Some labor unions question dividends of helping to elect Democrats

Updated Monday, Sept. 24, 2012 | 1:41 p.m.

For Nevada’s unions, election season is business time.

There are phone banks to run. Voters to register. Doors to knock on.

Over several cycles, the unions have become an indispensable factor in Nevada Democrats’ storied ground game.

But while they used to work in the political trenches with confidence that the candidates they backed would deliver concrete dividends on the union platform, lately they’ve been working on credit and faith that for some, is starting to run a little low.

“At this point in history, labor is taking a beating,” said Richard Miller, a Nevada delegate to the Democratic National Convention and vice president of the American Federation of Teachers. “We are asking those Democrats who promised to do the work to step up and not to take us for granted. Step up.”

When Democrats took over Washington, D.C., and Carson City, the unions presumed it was their moment to see their prize issues realized, from better collective bargaining rights for public sector workers to card check, which would allow workers to simply sign a card if they want to join a union versus conducting a secret-ballot election that could be a drawn-out affair.

Instead, unions have watched their position backslide across the country. Nevada’s teachers have had to make major concessions. The culinary workers are bracing themselves for potential new taxes under the health care law. Even in President Barack Obama’s arguably most successful economic venture, the auto industry bailout, the unions had to make concessions.

Card check in this environment? Unlikely.

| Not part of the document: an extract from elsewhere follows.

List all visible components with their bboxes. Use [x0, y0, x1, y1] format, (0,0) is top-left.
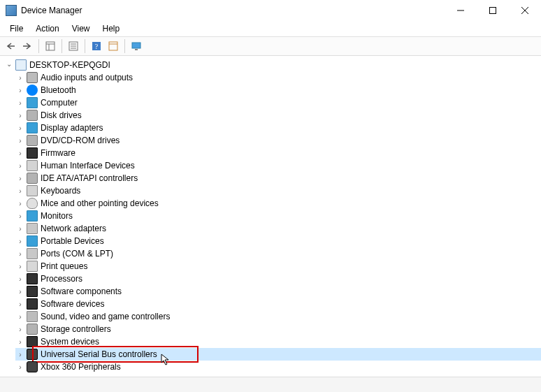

“Things have changed, and they’ve changed definitely for the worse,” said Gary Burtless, a scholar at the Brookings Institution who specializes in economic policy, including labor relations. “Unions are in weaker shape now, and it’s mainly because of the development of politics in the U.S.”

Although Democrats traditionally have been the more vocal party about union labor, it’s Republicans who have dominated the talk on the subject in the past two years — though not from the perspective labor leaders want to hear.

Republicans have been pushing back at unions on both the state — most notably in Wisconsin where Gov. Scott Walker has sought to curtail public employee collective bargaining rights — and national levels. In Congress, members of the Republican-controlled House recently voted to zero out funding for the National Labor Relations Board after Obama made recess appointments to the board that many disputed.

“I’ve received enough phone calls from Wisconsin to know that things can get much worse,” Burtless said. “The question that union members and union leaders have to ask themselves, of the two people contesting offices, which one is going to at least hold us harmless? Because things can get worse.”

Union leaders in Nevada have done that calculation and come to the conclusion that they’d rather have Obama.

“It was really difficult for the many of the unions to make concessions,” said Al Martinez, president of the Service Employees International Union 1107 in Las Vegas and a delegate to the Democratic National Convention. “But I don’t attribute that to the president. Obviously the economic downturn came in around 2008, 2009. It is what it is.”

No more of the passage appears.